Avatar Por Redação Tribuna do Planalto em 13/06/2022 - 10:40

Edwal Freitas Portilho, presidente-executivo da Adial

É o momento de decidir se o país será um produtor de matéria-prima para o mundo ou vai investir na indústria, agregando valor aos produtos da cadeia primária, gerando emprego, renda e oportunidade. Esse é o principal ponto da entrevista concedida pelo diretor da Associação Pró-Desenvolvimento Industrial do Estado de Goiás (Adial) ao Tribuna do Planalto, na qual ele aponta os fatores que levaram a participação da indústria no PIB nacional cair de 30% para 11% nas últimas décadas.

Tribuna do Planalto – A OCDE (Organização para a Cooperação e Desenvolvimento Econômico) projeta para o Brasil um crescimento de 0,6% esse ano, percentual bem abaixo do que o mundo deve crescer, que é de 3%. Considerando que todos os países sofrem os impactos da pandemia de Covid e da guerra na Ucrânia, porque, na avaliação da Adial, o país vai crescer menos que o mundo?

Edwal Freitas Portilho – No nosso entendimento é a falta de um plano de desenvolvimento industrial para o país. A cada dia que passa nós perdemos participação no PIB nacional; o PIB industrial vem diminuindo há décadas, caindo em um patamar, hoje, bastante crítico, que é de 11%. Já tivemos mais de 30% há poucas décadas. Estamos perdendo muito terreno e não é por conta somente do incremento da área de serviços, mas principalmente pela nossa falta de competitividade quando se observa além-mares. Com a globalização, percebemos uma forte concentração da indústria na China; eles compram matérias-primas mundo afora e agregam valor, gerando emprego e renda e arrecadação pública lá. É um movimento muito inteligente por parte da China e nós não temos isso organizado. Nós sequer temos acordos bilaterais bem sucedidos e bem realizados e temos baixa agregação de valor. Quando se vende commodities, sejam minerais, agrícolas ou de outro segmento sem a devida agregação de valores não se gera emprego; quando não se gera emprego não se cria nova renda para manter o mastodonte que é o nosso poder público hoje, que pesa muito nos nossos custos, o que já acostumamos a chamar de custo Brasil. Eu não vejo graça nenhuma porque contribui para que as famílias continuem mais pobres, uma população extraordinariamente grande, mais de 220 milhões de habitantes que, quando chega à idade economicamente ativa tem poucas oportunidades de crescimento com segurança. Às vezes um subemprego, um microempreendedor individual, mas sem condições de prever um grande crescimento durante a sua vida. Essa para nós é a grande decisão que o país precisa tomar.
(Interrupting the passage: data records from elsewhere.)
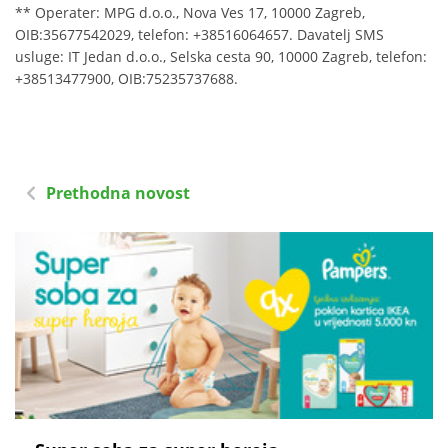
** Operater: MPG d.o.o., Nova Ves 17, 10000 Zagreb,
OIB:35677542029, telefon: +38516064657. Davatelj SMS
usluge: IT Jedan d.o.o., Selska cesta 90, 10000 Zagreb, telefon:
+38513477900, OIB:75235737688.
Prethodna novost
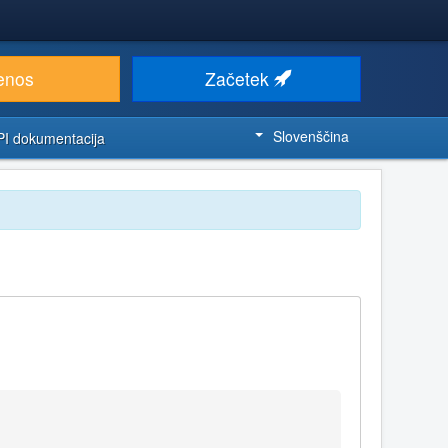
enos
Začetek
Slovenščina
PI dokumentacija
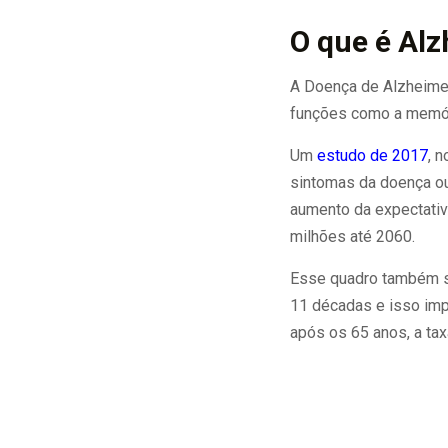
O que é Al
A Doença de Alzheimer
funções como a memóri
Um
estudo de 2017
, 
sintomas da doença ou
aumento da expectativ
milhões até 2060.
Esse quadro também se
11 décadas e isso imp
após os 65 anos, a ta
A falta de uma política industrial é um fator estrutural, mas há elementos que expliquem o fato de o país não ter conseguindo reverter os impactos da pandemia e crescer no mesmo nível que outros países?

Não temos competitividade para trabalhar no mercado internacional. Basicamente, é isso. Nós aumentamos nossos custos porque não finalizamos nossos investimentos em refinarias e, até hoje, somos auto suficientes em produção de petróleo, mas não em gasolina, diesel e derivados. O mundo hoje está pedindo? Alimento. O Brasil é campeão em alimentos. É realmente o maior exportador de frangos, maior produtor de soja, um dos grandes produtores de milho, mas não temos agregação de valor. Ninguém come soja pura em casa, consome o derivado da soja, as proteínas animais. Para produtos com valor agregado nós não temos competitividade, portanto ficamos só com o preço básico de mercado internacional das commodities. Isso não traz crescimento forte para o desenvolvimento da economia do país, porque se não gera rendas adicionais não distribui essa renda. Por isso esse crescimento pífio.
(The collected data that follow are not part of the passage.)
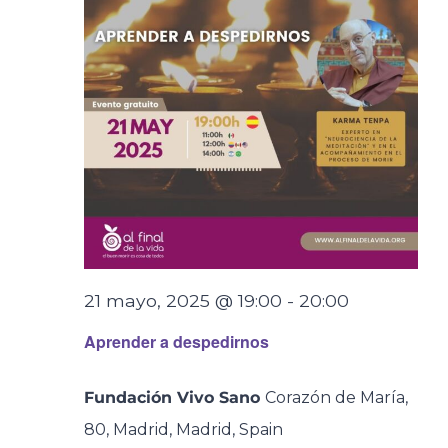
21 mayo, 2025 @ 19:00
-
20:00
Aprender a despedirnos
Fundación Vivo Sano
Corazón de María,
80, Madrid, Madrid, Spain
Quanto à participação no PIB, na última década a indústria reduziu em média 1,5% ao ano. O que aconteceu nos últimos dez anos para esse recuo sistemático da indústria no Brasil?
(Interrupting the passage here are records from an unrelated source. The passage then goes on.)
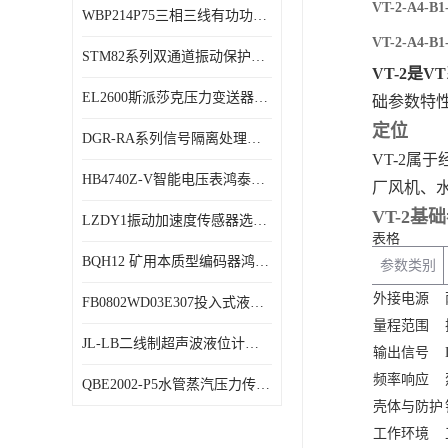
VT-2-A4
WBP214P75三相三线有功功率传感器鸿泰顺达产品稳定性好
特殊用处传感器
VT-2-A4
STM82系列双通道振动保护表鸿泰产品技术规格
特殊用途变送器
VT-2是
EL2600斯派莎克压力变送器技术规格
础参数特
定位
DGR-RA系列信号隔离处理器鸿泰产品技术规格
VT-2属
HB4740Z-V智能电压表鸿泰产品外形美观大方
厂风机、
VT-2基
LZDY1振动加速度传感器选型资料
表格
BQH12 矿用本质型编码器鸿泰产品实物展示
参数类别
外接电源
FB0802WD03E307投入式液位计鸿泰产品选型参数
量程范围
JL-LB二线制超声波液位计鸿泰产品外形美观大方
输出信号
频率响应
QBE2002-P5水管蒸汽压力传感器西门子产品技术规格
壳体与防护
工作环境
 A conta é muito simples: temos um impacto de impostos hoje nos nossos produtos, seja de ordem trabalhista ou tributária específica, extremamente grande. Temos produtos com quase 50% de carga tributária sem atribuir os encargos sociais nas folhas de pagamento. Isso não proporciona um avanço adequado no investimento industrial. Há muita insegurança nesse sentido. Temos uma economia que poderia ser pujante pelo aspecto de produção de manufaturado, porém não vemos isso acontecer. Isso proporcionou uma virada para a exportação. Se o mercado internacional está remunerando melhor, a cadeia primária passa a exportar diretamente, sem passar por algum portão de indústria. O mercado se adequa e essa adequação se deu nesses últimos 20 anos e, nos últimos 10 anos, a desindustrialização do país tem sido muito acelerada e isso tem trazido esses impactos atuais: falta de material de acondicionamento, de matérias-primas, de combustíveis devidamente refinados. Estamos numa encruzilhada estratégica: ou o Brasil adota uma postura de criar relações internacionais bilaterais, buscando vender produtos manufaturados e ir adequando internamente essa competitividade, ou continuaremos sendo um fornecedor de matéria-prima para outros países; de café para a Alemanha, de soja para a China. O parque industrial de soja na China é muito maior do que o do Brasil. Eles produzem 15 milhões de toneladas e nós produzimos mais de 120 milhões de toneladas por ano. Do mesmo jeito que o café, quem agrega valor é a Alemanha, maior exportador de café do mundo, e a maior parte vai sair do Brasil. Isso que precisamos colocar nas nossas discussões e agora em diante para tentar criar essa competitividade, pagar menos impostos e gerar mais empregos.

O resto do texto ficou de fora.